Creating PDF Documents Using LibreOffice and Python

This post is a supplement to a talk I’m giving at PyOhio about using Python to create PDFs “the lazy way”. It’s the first of a series on this subject which is a bit too big for just one blog post.

In the talk and in this series, I advocate a technique for creating PDFs that uses LibreOffice (or OpenOffice) to do most of the hard work, and I contrast that to the common solution of using ReportLab (or a library like it).

This technique offers some unique benefits, and in some common use cases—most importantly, perhaps in your case—it can be much more efficient than the alternative. I’ll compare and contrast the two in another blog post. In this post I just want to describe the technique I’m advocating.

Background

Creating PDFs programmatically is a task most Python programmers encounter at least once.

When I talk about creating PDFs programmtically, I’m thinking of the situation where one wants to create a lot of PDFs that follow a template. For instance, you might work for a bank that wants to produce end-of-month account statements for each of its 100,000 customers. The cover page will always contain the bank’s logo, some legal boilerplate, the month and year, and a bland stock photo 17068-a-woman-and-older-man-sitting-at-a-table-pvof happy customers doing something  unrelated to banking, like this one.

The first page after that will be a summary of the customer’s accounts, and then subsequent pages contain information about the account—a list of transactions, changes in values of stocks, etc.

Each PDF will be different, but similar because they follow a template. Computers are great for this sort of thing, and this technique is particularly good at it. As I said above, I’ll tell you why I think it’s good in another blog post. For now, I want to stop talking mysteriously about “the technique” and actually describe it.

Outline

Here’s a concise outline. Don’t worry if you don’t understand all the steps; they’re fleshed out below.

  1. Create a LibreOffice document that will serve as a template for the documents you want to create. (Note: I mean “template” in the general sense of a form or skeleton, not a LibreOffice .ott template file.)
  2. Unzip that document.
  3. Manipulate the document’s XML using standard Python libraries.
  4. Zip the modified files into a new LibreOffice .odt file.
  5. Ask LibreOffice to export the document in PDF format.

Let’s go through these step by step. I encourage you to follow along. We’re not going to write a single line of Python code, just explore a process. Writing Python would come later when you automate steps 2 – 5.

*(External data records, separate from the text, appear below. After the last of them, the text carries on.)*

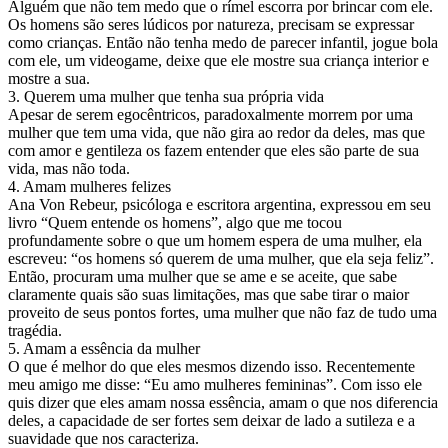
Alguém que não tem medo que o rímel escorra por brincar com ele.
Os homens são seres lúdicos por natureza, precisam se expressar
como crianças. Então não tenha medo de parecer infantil, jogue bola
com ele, um videogame, deixe que ele mostre sua criança interior e
mostre a sua.
3. Querem uma mulher que tenha sua própria vida
Apesar de serem egocêntricos, paradoxalmente morrem por uma
mulher que tem uma vida, que não gira ao redor da deles, mas que
com amor e gentileza os fazem entender que eles são parte de sua
vida, mas não toda.
4. Amam mulheres felizes
Ana Von Rebeur, psicóloga e escritora argentina, expressou em seu
livro “Quem entende os homens”, algo que me tocou
profundamente sobre o que um homem espera de uma mulher, ela
escreveu: “os homens só querem de uma mulher, que ela seja feliz”.
Então, procuram uma mulher que se ame e se aceite, que sabe
claramente quais são suas limitações, mas que sabe tirar o maior
proveito de seus pontos fortes, uma mulher que não faz de tudo uma
tragédia.
5. Amam a essência da mulher
O que é melhor do que eles mesmos dizendo isso. Recentemente
meu amigo me disse: “Eu amo mulheres femininas”. Com isso ele
quis dizer que eles amam nossa essência, amam o que nos diferencia
deles, a capacidade de ser fortes sem deixar de lado a sutileza e a
suavidade que nos caracteriza.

1. Create a LibreOffice Document to Use as a Template

This step will probably require the most work.

We usually know in advance at least some of the content we want. For instance, in the bank example above, we know what the cover page will look like, where each section should appear in the document, and how a section (e.g. a list of account transactions) should be formatted, even if we don’t know in advance the exact values of each transaction.

Your job during this step is to create a LibreOffice document that will serve as a skeleton (or template, or form) for your final documents. For content that you don’t know (words in paragraphs, images, bullet points in a list, table contents, etc.), leave placeholders.

If you want to play along with this blog post, here’s the LibreOffice document that I’ll use in the examples below.

2. Unzip the Document

This is a trick you might not know—LibreOffice documents are ZIP files. (This is true of all documents that follow the Open Document Format for Office Applications). You can unzip them with command line tools, or with the zipfile module in Python’s standard library.

On my Mac, the following command unzips the document into the directory unzipped.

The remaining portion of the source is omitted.